# WORK TO COMPLETE
Below this line are records; transcribe exactly the lines between the one holding "handlers ensure that" and the one holding "s to internalize the message and apply it to", inclusive, and omit the pictures.
__________
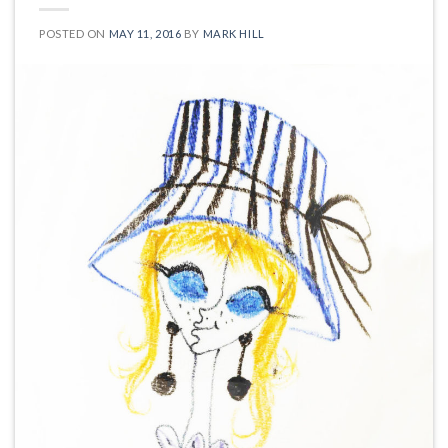
POSTED ON
MAY 11, 2016
BY
MARK HILL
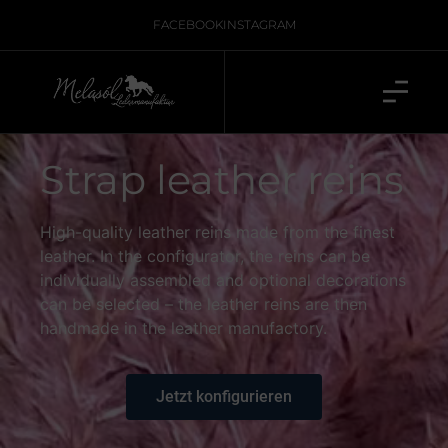
FACEBOOK
INSTAGRAM
Strap leather reins
High-quality leather reins made from the finest
leather. In the configurator, the reins can be
individually assembled and optional decorations
can be selected – the leather reins are then
handmade in the leather manufactory.
Jetzt konfigurieren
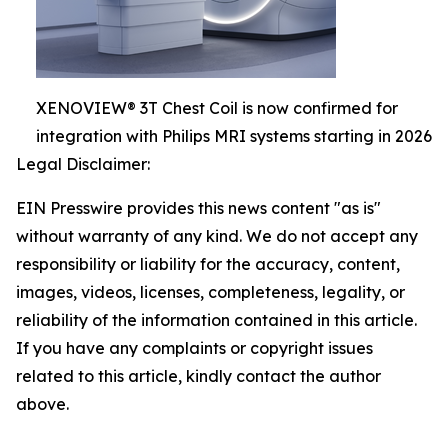
XENOVIEW® 3T Chest Coil is now confirmed for
integration with Philips MRI systems starting in 2026
Legal Disclaimer:
EIN Presswire provides this news content "as is"
without warranty of any kind. We do not accept any
responsibility or liability for the accuracy, content,
images, videos, licenses, completeness, legality, or
reliability of the information contained in this article.
If you have any complaints or copyright issues
related to this article, kindly contact the author
above.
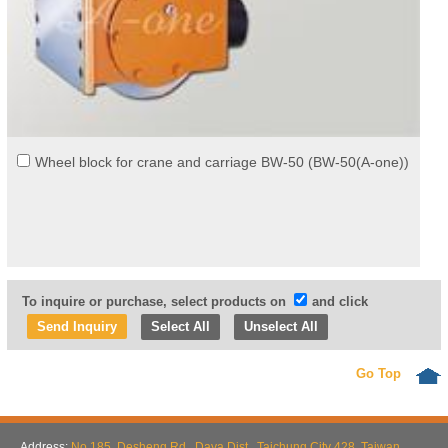
Wheel block for crane and carriage BW-50 (BW-50(A-one))
To inquire or purchase, select products on
and click
Select All
Unselect All
Go Top
Address:
No.185, Desheng Rd., Daya Dist., Taichung City 428, Taiwan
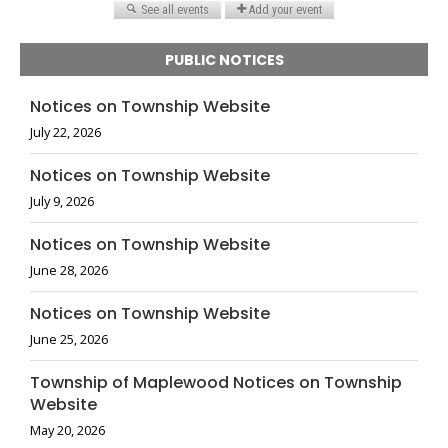
PUBLIC NOTICES
Notices on Township Website
July 22, 2026
Notices on Township Website
July 9, 2026
Notices on Township Website
June 28, 2026
Notices on Township Website
June 25, 2026
Township of Maplewood Notices on Township
Website
May 20, 2026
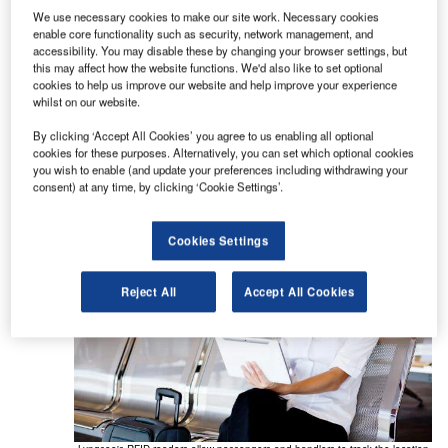
allow clients to track baggage with radio frequency
We use necessary cookies to make our site work. Necessary cookies
identification (RFID) tags, from check-in to
enable core functionality such as security, network management, and
baggage reclaim, as well as help baggage
accessibility. You may disable these by changing your browser settings, but
this may affect how the website functions. We'd also like to set optional
handlers ensure that bags are not left behind or
cookies to help us improve our website and help improve your experience
mishandled.
whilst on our website.
By clicking ‘Accept All Cookies’ you agree to us enabling all optional
The solutions also enable passengers to track
cookies for these purposes. Alternatively, you can set which optional cookies
their baggage in real-time during their journey.
you wish to enable (and update your preferences including withdrawing your
consent) at any time, by clicking ‘Cookie Settings’.
Cookies Settings
Reject All
Accept All Cookies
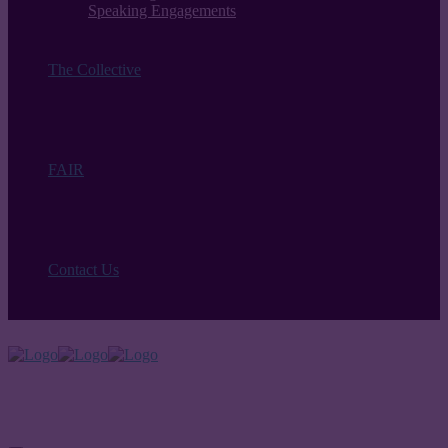
Speaking Engagements
The Collective
FAIR
Contact Us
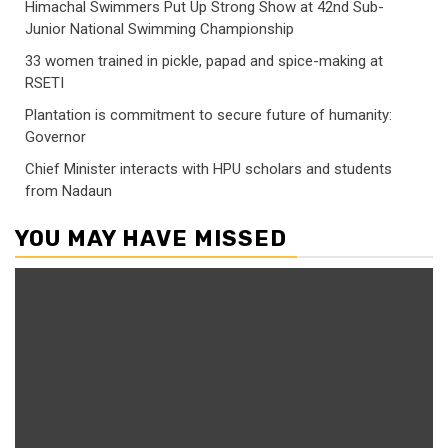
Himachal Swimmers Put Up Strong Show at 42nd Sub-
Junior National Swimming Championship
33 women trained in pickle, papad and spice-making at
RSETI
Plantation is commitment to secure future of humanity:
Governor
Chief Minister interacts with HPU scholars and students
from Nadaun
YOU MAY HAVE MISSED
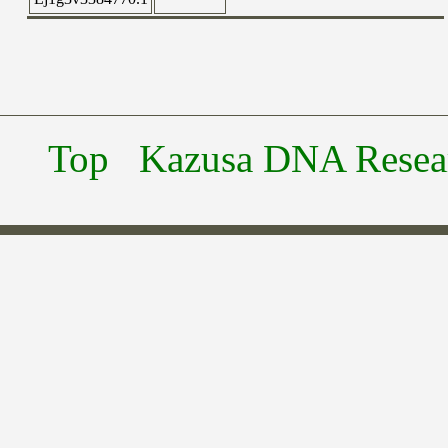
Top
Kazusa DNA Researc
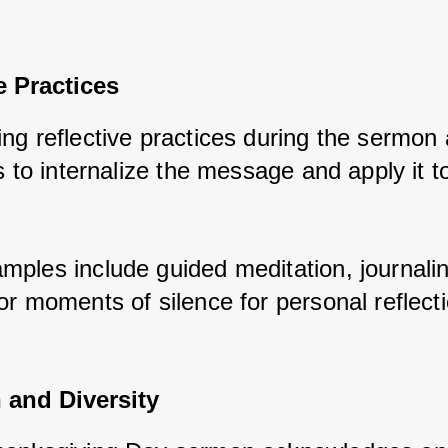
e Practices
ng reflective practices during the sermon 
s to internalize the message and apply it to
 
ples include guided meditation, journalin
or moments of silence for personal reflecti
 and Diversity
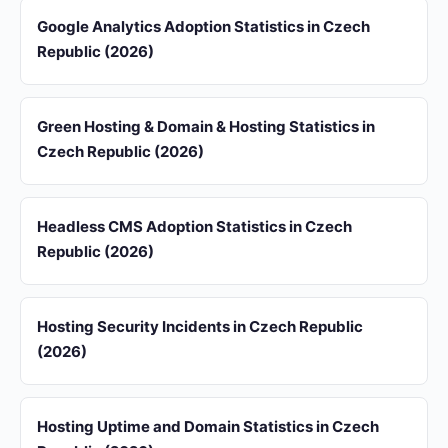
Google Analytics Adoption Statistics in Czech
Republic (2026)
Green Hosting & Domain & Hosting Statistics in
Czech Republic (2026)
Headless CMS Adoption Statistics in Czech
Republic (2026)
Hosting Security Incidents in Czech Republic
(2026)
Hosting Uptime and Domain Statistics in Czech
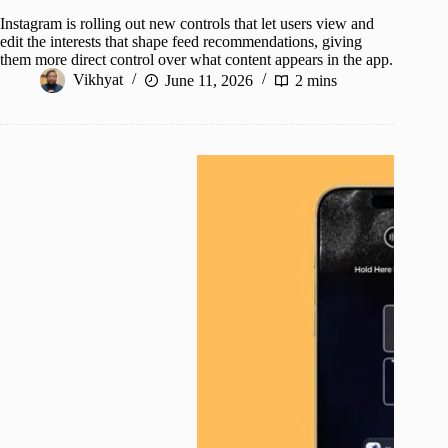
Instagram is rolling out new controls that let users view and
edit the interests that shape feed recommendations, giving
them more direct control over what content appears in the app.
Vikhyat
June 11, 2026
2 mins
__________
# RESPONSE TO THE TASK
handlers ensure that bags are not left behind or
cookies to help us improve our website and help improve your experience
mishandled.
whilst on our website.
By clicking ‘Accept All Cookies’ you agree to us enabling all optional
The solutions also enable passengers to track
cookies for these purposes. Alternatively, you can set which optional cookies
their baggage in real-time during their journey.
you wish to enable (and update your preferences including withdrawing your
consent) at any time, by clicking ‘Cookie Settings’.
Cookies Settings
Reject All
Accept All Cookies
Speaking Engagements
The Collective
FAIR
Contact Us
Himachal Swimmers Put Up Strong Show at 42nd Sub-
Junior National Swimming Championship
33 women trained in pickle, papad and spice-making at
RSETI
Plantation is commitment to secure future of humanity:
Governor
Chief Minister interacts with HPU scholars and students
from Nadaun
YOU MAY HAVE MISSED
Top
Kazusa DNA Researc
e Practices
ng reflective practices during the sermon 
s to internalize the message and apply it to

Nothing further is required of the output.